What is expected: The answer must be the lines from the one containing "<instances>...</instances> (empty list" through the last line of the data below, copied exactly, with nothing else.

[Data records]
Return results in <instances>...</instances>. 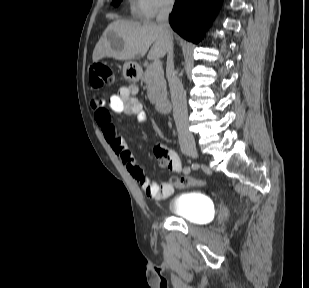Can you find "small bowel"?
<instances>
[{"mask_svg": "<svg viewBox=\"0 0 309 288\" xmlns=\"http://www.w3.org/2000/svg\"><path fill=\"white\" fill-rule=\"evenodd\" d=\"M136 92V86H123L106 100L92 101L91 107L104 140L120 159L129 175L140 184L147 197L154 200H164L173 194L175 186L170 182L156 183L144 173L136 164L133 153L128 148L125 135L116 130L111 118L110 110L124 114L139 123L147 121L146 112L143 111L141 104L135 98ZM155 155L161 166L173 171L181 170L180 158L172 149L159 146L155 150Z\"/></svg>", "mask_w": 309, "mask_h": 288, "instance_id": "obj_1", "label": "small bowel"}]
</instances>
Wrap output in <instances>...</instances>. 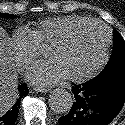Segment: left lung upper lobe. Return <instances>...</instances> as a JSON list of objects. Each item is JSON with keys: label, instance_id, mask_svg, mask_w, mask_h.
Returning a JSON list of instances; mask_svg holds the SVG:
<instances>
[{"label": "left lung upper lobe", "instance_id": "left-lung-upper-lobe-1", "mask_svg": "<svg viewBox=\"0 0 125 125\" xmlns=\"http://www.w3.org/2000/svg\"><path fill=\"white\" fill-rule=\"evenodd\" d=\"M113 35L114 45L110 59L102 72L95 78L91 79L92 81H98L125 70V41L117 31H114Z\"/></svg>", "mask_w": 125, "mask_h": 125}]
</instances>
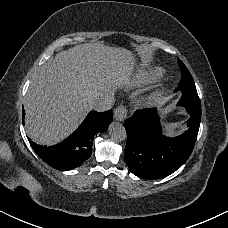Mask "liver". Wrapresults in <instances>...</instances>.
I'll return each instance as SVG.
<instances>
[{"label": "liver", "mask_w": 228, "mask_h": 228, "mask_svg": "<svg viewBox=\"0 0 228 228\" xmlns=\"http://www.w3.org/2000/svg\"><path fill=\"white\" fill-rule=\"evenodd\" d=\"M131 51L99 42L78 44L44 63L27 90L25 128L31 140L55 145L74 132L92 110L89 94L131 88Z\"/></svg>", "instance_id": "6515ba94"}]
</instances>
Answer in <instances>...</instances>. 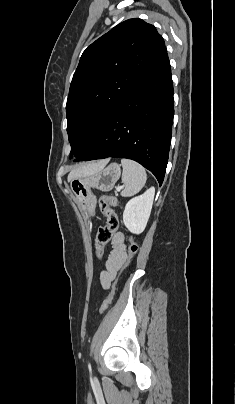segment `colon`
<instances>
[{"label":"colon","mask_w":235,"mask_h":404,"mask_svg":"<svg viewBox=\"0 0 235 404\" xmlns=\"http://www.w3.org/2000/svg\"><path fill=\"white\" fill-rule=\"evenodd\" d=\"M116 204L117 199L113 196L103 195L99 198V208L106 218V224L98 229L95 240L96 256L98 259L102 258L105 246L110 242L119 226L118 217L113 209V206H115ZM137 251H138V245L134 240V238L131 236L129 238L127 262H129L134 257ZM114 293L115 288L113 287L111 292L102 302L99 309L100 313L106 311L108 307L111 305L114 298Z\"/></svg>","instance_id":"obj_1"}]
</instances>
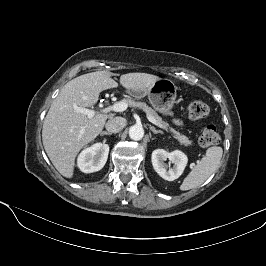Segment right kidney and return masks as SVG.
Instances as JSON below:
<instances>
[{"mask_svg":"<svg viewBox=\"0 0 266 266\" xmlns=\"http://www.w3.org/2000/svg\"><path fill=\"white\" fill-rule=\"evenodd\" d=\"M109 146L104 143H96L84 149L78 156L77 164L84 173H93L101 170L108 158Z\"/></svg>","mask_w":266,"mask_h":266,"instance_id":"right-kidney-1","label":"right kidney"}]
</instances>
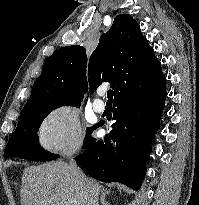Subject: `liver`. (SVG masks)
Returning <instances> with one entry per match:
<instances>
[{"mask_svg": "<svg viewBox=\"0 0 199 205\" xmlns=\"http://www.w3.org/2000/svg\"><path fill=\"white\" fill-rule=\"evenodd\" d=\"M102 187L70 165L51 162L24 169L20 190L21 205H98Z\"/></svg>", "mask_w": 199, "mask_h": 205, "instance_id": "obj_1", "label": "liver"}]
</instances>
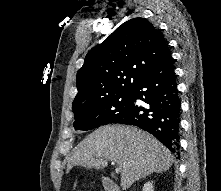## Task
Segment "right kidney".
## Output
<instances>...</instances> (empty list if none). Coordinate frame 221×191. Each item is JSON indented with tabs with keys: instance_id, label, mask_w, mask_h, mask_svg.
<instances>
[{
	"instance_id": "1",
	"label": "right kidney",
	"mask_w": 221,
	"mask_h": 191,
	"mask_svg": "<svg viewBox=\"0 0 221 191\" xmlns=\"http://www.w3.org/2000/svg\"><path fill=\"white\" fill-rule=\"evenodd\" d=\"M142 191H154L153 181L144 184Z\"/></svg>"
}]
</instances>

Response for this exercise:
<instances>...</instances> (empty list if none). Coordinate frame 221×191. Each item is JSON indented with tabs with keys: instance_id, label, mask_w, mask_h, mask_svg.
<instances>
[{
	"instance_id": "1",
	"label": "right kidney",
	"mask_w": 221,
	"mask_h": 191,
	"mask_svg": "<svg viewBox=\"0 0 221 191\" xmlns=\"http://www.w3.org/2000/svg\"><path fill=\"white\" fill-rule=\"evenodd\" d=\"M142 191H154L153 181L144 184Z\"/></svg>"
}]
</instances>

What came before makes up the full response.